The association of Berlin with Moscow, of nationalism with socialism, was, even in a geographical sense, a league of monotony against diversity.

It must be admitted though that there is a great strength in the collective onslaught of the people of the plains—from a military, political, and economic point of view. The first half of the nineteenth century produced the most spectacular victories of the French arms, the second half the victories of Prussia and of the Germanies led by Prussia. The great soldiers of the sixteenth and seventeenth century were the Spaniards and the Swiss, but technical civilization and industrial progress necessitated a soldier with a minimum of personal initiative and a maximum of obedience, cooperative spirit and lack of originality. The virtues of the sixteenth-century soldier are still necessary prerequisites of alpine warfare, but for the war in the plains—“total” wars and not “little wars” (guerrilla)—fight, to think, to decide. In the plains officers used to ride at the head of their troops and directed the solidly advancing carrés with stentorial commands. Nothing of that kind is possible in the mountains where personal initiative is of greater importance than mere discipline and drill; even modern warfare in these parts is still individualized and numbers play a less important role than in the Lowlands.

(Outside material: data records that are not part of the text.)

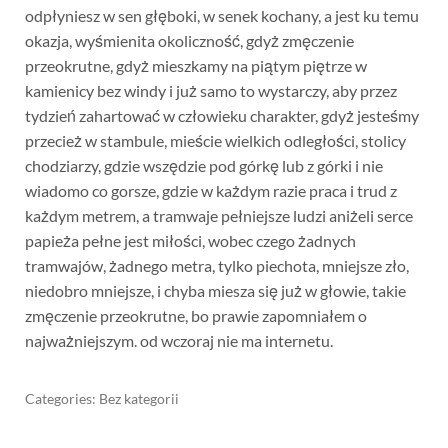
odpłyniesz w sen głęboki, w senek kochany, a jest ku temu
okazja, wyśmienita okoliczność, gdyż zmęczenie
przeokrutne, gdyż mieszkamy na piątym piętrze w
kamienicy bez windy i już samo to wystarczy, aby przez
tydzień zahartować w człowieku charakter, gdyż jesteśmy
przecież w stambule, mieście wielkich odległości, stolicy
chodziarzy, gdzie wszędzie pod górkę lub z górki i nie
wiadomo co gorsze, gdzie w każdym razie praca i trud z
każdym metrem, a tramwaje pełniejsze ludzi aniżeli serce
papieża pełne jest miłości, wobec czego żadnych
tramwajów, żadnego metra, tylko piechota, mniejsze zło,
niedobro mniejsze, i chyba miesza się już w głowie, takie
zmęczenie przeokrutne, bo prawie zapomniałem o
najważniejszym. od wczoraj nie ma internetu.
Categories: Bez kategorii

Today it seems that European culture and civilization, once conceived and born in the craggy hills of Crete, Greece, and the Apennines, will be drowned in the monotonous, muddy plains between Paris and Moscow.

I feel this deeply. These are my people, recognizable across divides of time, culture, and an ocean. Kuehnelt-Leddihn calls us “mountaineers.” I call us “hillbillies,” a term I use with pride.

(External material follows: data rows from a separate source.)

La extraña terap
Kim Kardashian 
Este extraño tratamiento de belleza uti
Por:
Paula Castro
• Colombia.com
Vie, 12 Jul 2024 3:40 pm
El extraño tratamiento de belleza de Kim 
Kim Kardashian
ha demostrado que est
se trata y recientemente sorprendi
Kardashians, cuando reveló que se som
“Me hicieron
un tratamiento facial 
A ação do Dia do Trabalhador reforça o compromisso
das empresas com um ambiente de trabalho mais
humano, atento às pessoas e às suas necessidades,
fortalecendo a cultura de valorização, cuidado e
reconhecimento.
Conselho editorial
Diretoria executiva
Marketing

Read Butler’s piece, and seek Kuehnelt-Leddihn’s work out sometime and let him challenge you—especially if you’re a conservative. The Menace of the Herd is bracing and full of great passages but not my favorite of his books; another early one, Liberty or Equality, is on the same level, and helpfully set two incompatible abstractions in opposition for me for the first time. I’d recommend Leftism: From De Sade and Marx to Hitler and Marcuse for its scope and trenchant historical argumentation. The sort-of sequel, Leftism Revisited, is better remembered and seems more readily available, but I’ve yet to read that one. If you’d like a shorter read, seek out his early essay “Credo of a Reactionary,” which takes a bit of digging but can be found free online.

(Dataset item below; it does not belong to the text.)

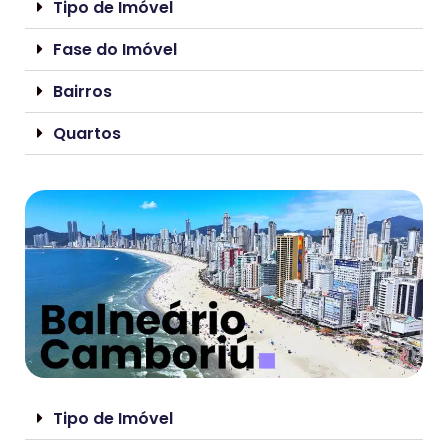
Tipo de Imóvel
Fase do Imóvel
Bairros
Quartos
Tipo de Imóvel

As a final measure of my appreciation for Kuehnelt-Leddihn, a character in several stories and a novel that I’ve been planning is based directly on him. You’ll know him if and when I ever write these—just look for a version of the above remarks about the mountains, delivered as a speech by a man in khaki standing on a precipice in the Holy Land.

But that’s for another time. Meanwhile, get to the mountains.

Footnotes

*The Austrian aspect of this is crucial to understanding Kuehnelt-Leddihn. Butler: “In 1990, EKL lamented in National Review that the ‘democrats’ prevailed in urging the dissolution of the Habsburg empire. This left its former subjects ‘to their unhappy, and in some cases truly gruesome, fates.’” Just yesterday I was reading about Peter Lorre, a German-speaking Hungarian Jew born in a majority Slovak region of the Austro-Hungarian Empire. A vision of a lost world.

**Including many, many asides and discursive tangents in his footnotes. I excised the footnotes from the passage in The Menace of the Herd that I quote but include my own in this post as a tribute.

†William F Buckley’s Cancel Your Own Goddam Subscription, an anthology of National Review letters to the editor and his responses, includes a genuinely hilarious exchange in which Kuehnelt-Leddihn spends several pages cataloging the linguistic, cultural, and historical errors and miscalculations in Buckley’s latest spy thriller. Buckley replies: “Dear Erik: Forget it. Am resigning, going back to school. What can I pay you not to read my next book?”

‡Anglophiles and Scots will get some sense of Kuehnelt-Leddihn’s loyalties and beliefs from his pen name: Francis Stuart Campbell.